» Activity
For each line of the data below, copy it if it holds the word "وانت".

Transcribed page contents
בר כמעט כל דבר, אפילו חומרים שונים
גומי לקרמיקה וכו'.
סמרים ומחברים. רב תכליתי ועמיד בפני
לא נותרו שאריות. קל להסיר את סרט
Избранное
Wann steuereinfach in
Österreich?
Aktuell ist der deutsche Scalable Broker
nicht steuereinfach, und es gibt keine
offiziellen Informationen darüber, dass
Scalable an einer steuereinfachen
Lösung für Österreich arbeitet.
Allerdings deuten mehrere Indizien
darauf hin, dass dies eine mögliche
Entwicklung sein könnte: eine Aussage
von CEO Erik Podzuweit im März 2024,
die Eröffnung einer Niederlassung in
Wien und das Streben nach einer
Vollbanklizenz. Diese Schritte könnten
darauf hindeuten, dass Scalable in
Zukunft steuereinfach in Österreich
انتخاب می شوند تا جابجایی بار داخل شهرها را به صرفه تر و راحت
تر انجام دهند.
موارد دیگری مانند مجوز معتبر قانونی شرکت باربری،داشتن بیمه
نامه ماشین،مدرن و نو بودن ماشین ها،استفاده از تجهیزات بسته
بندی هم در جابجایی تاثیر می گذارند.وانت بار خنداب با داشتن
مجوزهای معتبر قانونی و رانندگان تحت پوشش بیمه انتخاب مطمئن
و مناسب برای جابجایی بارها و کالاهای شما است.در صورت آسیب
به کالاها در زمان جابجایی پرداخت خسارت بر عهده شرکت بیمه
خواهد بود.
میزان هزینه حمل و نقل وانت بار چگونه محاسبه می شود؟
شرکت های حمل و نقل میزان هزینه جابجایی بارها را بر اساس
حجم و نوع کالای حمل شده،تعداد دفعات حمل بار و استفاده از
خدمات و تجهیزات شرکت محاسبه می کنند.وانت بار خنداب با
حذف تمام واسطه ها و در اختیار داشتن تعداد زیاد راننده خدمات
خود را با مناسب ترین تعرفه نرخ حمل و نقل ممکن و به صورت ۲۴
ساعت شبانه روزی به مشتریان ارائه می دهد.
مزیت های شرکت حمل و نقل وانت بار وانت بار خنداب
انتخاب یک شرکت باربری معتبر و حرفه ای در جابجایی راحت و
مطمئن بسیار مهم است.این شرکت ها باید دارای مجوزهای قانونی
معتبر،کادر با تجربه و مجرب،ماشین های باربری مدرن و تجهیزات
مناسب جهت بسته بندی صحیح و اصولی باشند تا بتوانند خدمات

» Response for this exercise
بندی هم در جابجایی تاثیر می گذارند.وانت بار خنداب با داشتن
میزان هزینه حمل و نقل وانت بار چگونه محاسبه می شود؟
خدمات و تجهیزات شرکت محاسبه می کنند.وانت بار خنداب با
مزیت های شرکت حمل و نقل وانت بار وانت بار خنداب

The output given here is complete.